**WHAT YOU ARE ASKED TO DO**
Transcribe, with complete accuracy, all of the entries below except for the pictures.

(Dataset entries)
"""
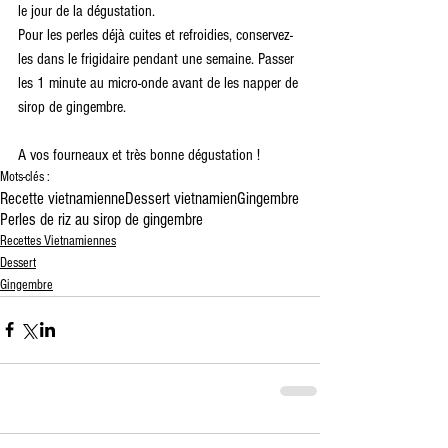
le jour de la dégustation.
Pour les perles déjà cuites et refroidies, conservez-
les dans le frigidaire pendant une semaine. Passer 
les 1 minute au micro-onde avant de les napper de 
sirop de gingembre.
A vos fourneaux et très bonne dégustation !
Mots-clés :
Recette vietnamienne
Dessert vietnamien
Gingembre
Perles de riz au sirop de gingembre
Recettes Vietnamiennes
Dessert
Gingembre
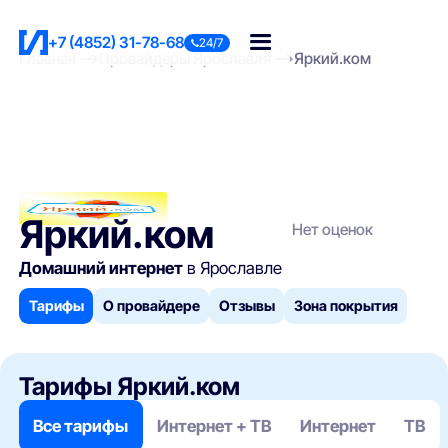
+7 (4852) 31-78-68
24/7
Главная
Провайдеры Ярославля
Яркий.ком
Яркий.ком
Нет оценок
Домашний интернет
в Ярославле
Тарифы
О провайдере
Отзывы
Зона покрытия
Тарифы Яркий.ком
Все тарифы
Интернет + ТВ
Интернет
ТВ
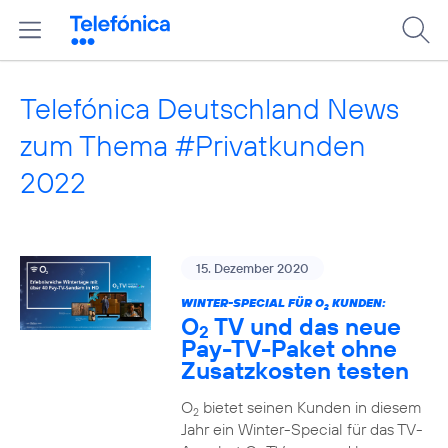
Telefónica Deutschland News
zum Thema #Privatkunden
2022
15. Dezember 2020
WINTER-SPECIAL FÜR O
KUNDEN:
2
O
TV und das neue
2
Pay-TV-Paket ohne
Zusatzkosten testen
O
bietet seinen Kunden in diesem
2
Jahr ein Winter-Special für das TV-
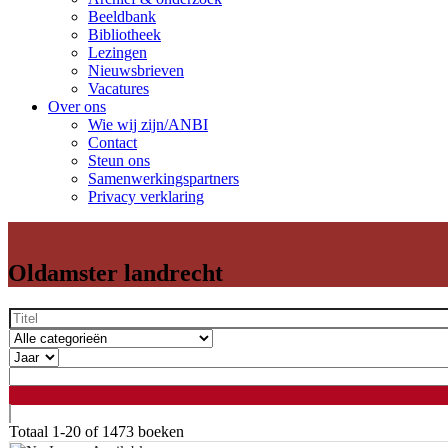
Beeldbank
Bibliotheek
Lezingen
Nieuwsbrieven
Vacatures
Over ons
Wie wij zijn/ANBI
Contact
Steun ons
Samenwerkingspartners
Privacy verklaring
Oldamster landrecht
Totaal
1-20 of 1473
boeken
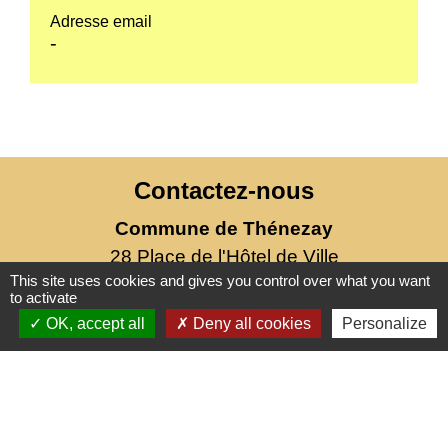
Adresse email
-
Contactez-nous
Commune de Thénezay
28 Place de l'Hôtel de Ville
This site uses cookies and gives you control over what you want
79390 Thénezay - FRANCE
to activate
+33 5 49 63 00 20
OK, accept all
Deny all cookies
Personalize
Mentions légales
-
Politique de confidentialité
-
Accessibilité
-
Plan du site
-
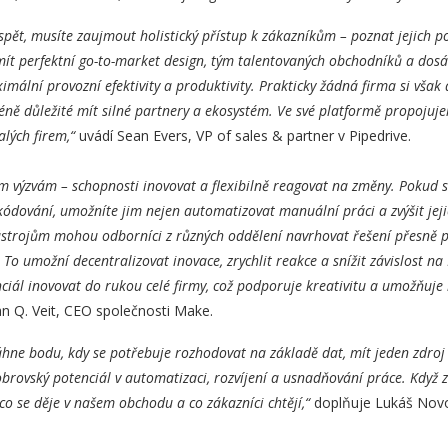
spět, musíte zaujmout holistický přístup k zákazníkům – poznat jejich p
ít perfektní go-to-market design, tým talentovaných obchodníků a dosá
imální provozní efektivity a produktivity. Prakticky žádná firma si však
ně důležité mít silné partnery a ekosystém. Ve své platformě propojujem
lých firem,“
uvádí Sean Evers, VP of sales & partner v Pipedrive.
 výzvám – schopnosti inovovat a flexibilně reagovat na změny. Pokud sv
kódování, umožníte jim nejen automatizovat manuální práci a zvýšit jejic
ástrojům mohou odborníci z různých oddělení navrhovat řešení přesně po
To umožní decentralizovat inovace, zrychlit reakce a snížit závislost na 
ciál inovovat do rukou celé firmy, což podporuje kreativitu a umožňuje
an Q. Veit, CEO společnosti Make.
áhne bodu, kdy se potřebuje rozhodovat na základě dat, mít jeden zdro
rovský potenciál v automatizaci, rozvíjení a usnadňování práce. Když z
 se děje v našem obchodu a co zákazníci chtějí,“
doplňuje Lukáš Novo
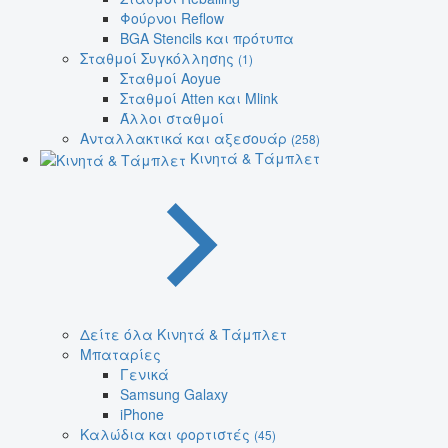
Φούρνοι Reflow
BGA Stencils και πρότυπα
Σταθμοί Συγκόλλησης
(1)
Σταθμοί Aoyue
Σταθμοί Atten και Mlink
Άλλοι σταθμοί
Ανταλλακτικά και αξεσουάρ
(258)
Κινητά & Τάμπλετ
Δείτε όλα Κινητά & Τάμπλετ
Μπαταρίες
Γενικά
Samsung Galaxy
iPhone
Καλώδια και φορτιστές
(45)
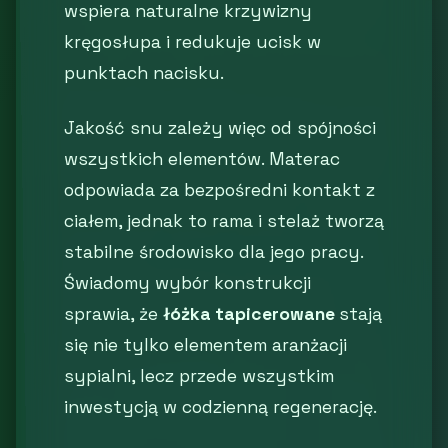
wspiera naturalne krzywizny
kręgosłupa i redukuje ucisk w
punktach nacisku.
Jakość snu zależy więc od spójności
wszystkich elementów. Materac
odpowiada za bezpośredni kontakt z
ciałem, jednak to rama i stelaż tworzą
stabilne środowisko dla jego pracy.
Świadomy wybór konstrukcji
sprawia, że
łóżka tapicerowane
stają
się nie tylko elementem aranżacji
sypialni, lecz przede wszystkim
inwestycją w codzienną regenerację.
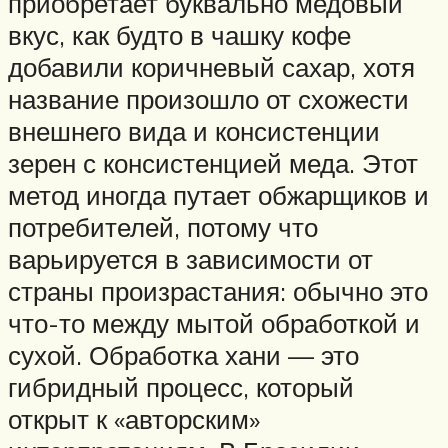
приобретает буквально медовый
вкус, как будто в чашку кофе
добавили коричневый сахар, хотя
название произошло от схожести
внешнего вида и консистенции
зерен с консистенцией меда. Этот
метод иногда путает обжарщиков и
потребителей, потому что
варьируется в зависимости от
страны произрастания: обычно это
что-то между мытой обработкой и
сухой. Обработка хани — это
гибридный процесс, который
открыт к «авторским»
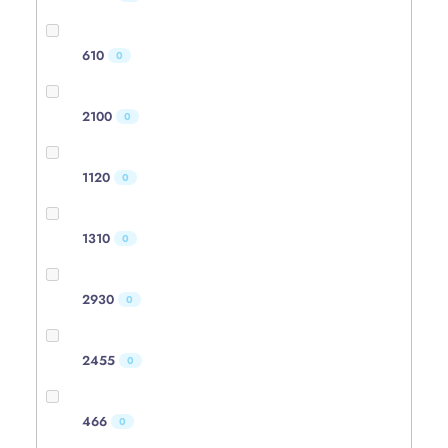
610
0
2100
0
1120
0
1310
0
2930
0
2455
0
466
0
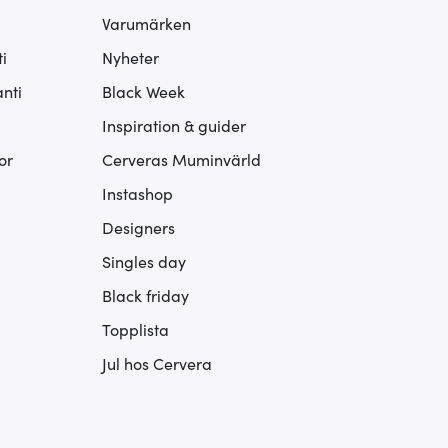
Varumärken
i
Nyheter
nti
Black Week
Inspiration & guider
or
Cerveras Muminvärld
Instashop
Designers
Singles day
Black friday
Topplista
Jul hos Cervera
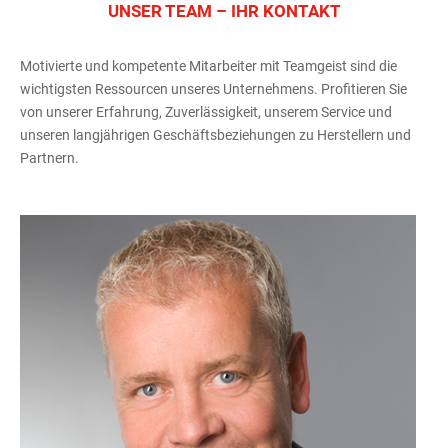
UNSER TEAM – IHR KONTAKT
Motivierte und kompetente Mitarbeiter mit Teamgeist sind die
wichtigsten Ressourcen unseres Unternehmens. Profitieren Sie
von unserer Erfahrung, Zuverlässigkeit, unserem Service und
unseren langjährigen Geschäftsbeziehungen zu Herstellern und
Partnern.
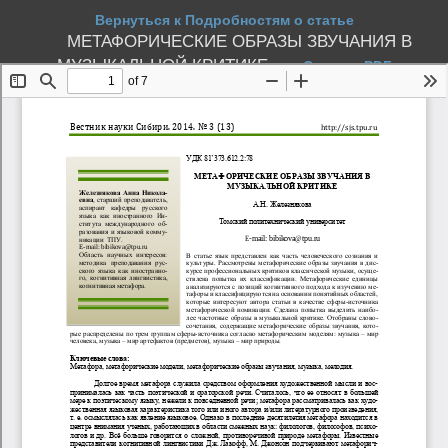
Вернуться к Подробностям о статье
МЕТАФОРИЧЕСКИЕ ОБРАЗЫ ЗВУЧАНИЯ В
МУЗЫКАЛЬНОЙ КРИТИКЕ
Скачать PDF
"""
**SOLUTION TO THE EXERCISE**
le jour de la dégustation.
Pour les perles déjà cuites et refroidies, conservez-
les dans le frigidaire pendant une semaine. Passer 
les 1 minute au micro-onde avant de les napper de 
sirop de gingembre.
A vos fourneaux et très bonne dégustation !
Mots-clés :
Recette vietnamienne
Dessert vietnamien
Gingembre
Perles de riz au sirop de gingembre
Recettes Vietnamiennes
Dessert
Gingembre
+7 (4852) 31-78-68
24/7
Главная
Провайдеры Ярославля
Яркий.ком
Яркий.ком
Нет оценок
Домашний интернет
в Ярославле
Тарифы
О провайдере
Отзывы
Зона покрытия
Тарифы Яркий.ком
Все тарифы
Интернет + ТВ
Интернет
ТВ
Telefónica Deutschland News
zum Thema #Privatkunden
2022
15. Dezember 2020
WINTER-SPECIAL FÜR O
KUNDEN:
2
O
TV und das neue
2
Pay-TV-Paket ohne
Zusatzkosten testen
O
bietet seinen Kunden in diesem
2
Jahr ein Winter-Special für das TV-
Beeldbank
Bibliotheek
Lezingen
Nieuwsbrieven
Vacatures
Over ons
Wie wij zijn/ANBI
Contact
Steun ons
Samenwerkingspartners
Privacy verklaring
Oldamster landrecht
Totaal
1-20 of 1473
boeken
Adresse email
-
Contactez-nous
Commune de Thénezay
28 Place de l'Hôtel de Ville
This site uses cookies and gives you control over what you want
79390 Thénezay - FRANCE
to activate
+33 5 49 63 00 20
OK, accept all
Deny all cookies
Personalize
Mentions légales
-
Politique de confidentialité
-
Accessibilité
-
Plan du site
-
spět, musíte zaujmout holistický přístup k zákazníkům – poznat jejich p
ít perfektní go-to-market design, tým talentovaných obchodníků a dosá
imální provozní efektivity a produktivity. Prakticky žádná firma si však
ně důležité mít silné partnery a ekosystém. Ve své platformě propojujem
lých firem,“
uvádí Sean Evers, VP of sales & partner v Pipedrive.
 výzvám – schopnosti inovovat a flexibilně reagovat na změny. Pokud sv
kódování, umožníte jim nejen automatizovat manuální práci a zvýšit jejic
ástrojům mohou odborníci z různých oddělení navrhovat řešení přesně po
To umožní decentralizovat inovace, zrychlit reakce a snížit závislost na 
ciál inovovat do rukou celé firmy, což podporuje kreativitu a umožňuje
an Q. Veit, CEO společnosti Make.
áhne bodu, kdy se potřebuje rozhodovat na základě dat, mít jeden zdro
rovský potenciál v automatizaci, rozvíjení a usnadňování práce. Když z
 se děje v našem obchodu a co zákazníci chtějí,“
doplňuje Lukáš Novo
Φούρνοι Reflow
BGA Stencils και πρότυπα
Σταθμοί Συγκόλλησης
(1)
Σταθμοί Aoyue
Σταθμοί Atten και Mlink
Άλλοι σταθμοί
Ανταλλακτικά και αξεσουάρ
(258)
Κινητά & Τάμπλετ
Δείτε όλα Κινητά & Τάμπλετ
Μπαταρίες
Γενικά
Samsung Galaxy
iPhone
Καλώδια και φορτιστές
(45)
wspiera naturalne krzywizny
kręgosłupa i redukuje ucisk w
punktach nacisku.
Jakość snu zależy więc od spójności
wszystkich elementów. Materac
odpowiada za bezpośredni kontakt z
ciałem, jednak to rama i stelaż tworzą
stabilne środowisko dla jego pracy.
Świadomy wybór konstrukcji
sprawia, że
łóżka tapicerowane
stają
się nie tylko elementem aranżacji
sypialni, lecz przede wszystkim
inwestycją w codzienną regenerację.
приобретает буквально медовый
вкус, как будто в чашку кофе
добавили коричневый сахар, хотя
название произошло от схожести
внешнего вида и консистенции
зерен с консистенцией меда. Этот
метод иногда путает обжарщиков и
потребителей, потому что
варьируется в зависимости от
страны произрастания: обычно это
что-то между мытой обработкой и
сухой. Обработка хани — это
гибридный процесс, который
открыт к «авторским»
610
0
2100
0
1120
0
1310
0
2930
0
2455
0
466
0
Varumärken
i
Nyheter
nti
Black Week
Inspiration & guider
or
Cerveras Muminvärld
Instashop
Designers
Singles day
Black friday
Topplista
Jul hos Cervera
UNSER TEAM – IHR KONTAKT
Motivierte und kompetente Mitarbeiter mit Teamgeist sind die
wichtigsten Ressourcen unseres Unternehmens. Profitieren Sie
von unserer Erfahrung, Zuverlässigkeit, unserem Service und
unseren langjährigen Geschäftsbeziehungen zu Herstellern und
Partnern.
Вернуться к Подробностям о статье
МЕТАФОРИЧЕСКИЕ ОБРАЗЫ ЗВУЧАНИЯ В
МУЗЫКАЛЬНОЙ КРИТИКЕ
Скачать PDF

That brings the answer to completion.